> **Work instruction**:
Copy out the lines of the records below, and only those lines, from the one with "Jun 5, 2024" through the one with "you fixes for", exactly as they appear.

(Entries provided)

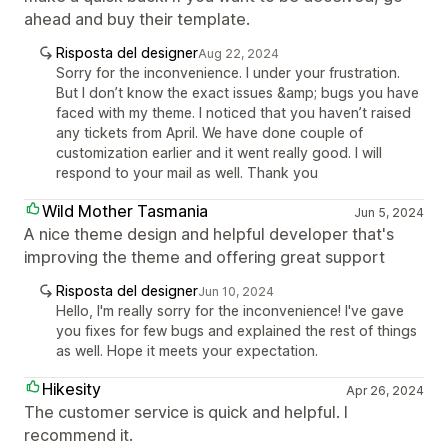
ahead and buy their template.
Risposta del designer
Aug 22, 2024
Sorry for the inconvenience. I under your frustration.
But I don’t know the exact issues &amp; bugs you have
faced with my theme. I noticed that you haven’t raised
any tickets from April. We have done couple of
customization earlier and it went really good. I will
respond to your mail as well. Thank you
Wild Mother Tasmania
Jun 5, 2024
A nice theme design and helpful developer that's
improving the theme and offering great support
Risposta del designer
Jun 10, 2024
Hello, I'm really sorry for the inconvenience! I've gave
you fixes for few bugs and explained the rest of things
as well. Hope it meets your expectation.
Hikesity
Apr 26, 2024
The customer service is quick and helpful. I
recommend it.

(End Entries provided)

> **Answer to the exercise**:
Jun 5, 2024
A nice theme design and helpful developer that's
improving the theme and offering great support
Risposta del designer
Jun 10, 2024
Hello, I'm really sorry for the inconvenience! I've gave
you fixes for few bugs and explained the rest of things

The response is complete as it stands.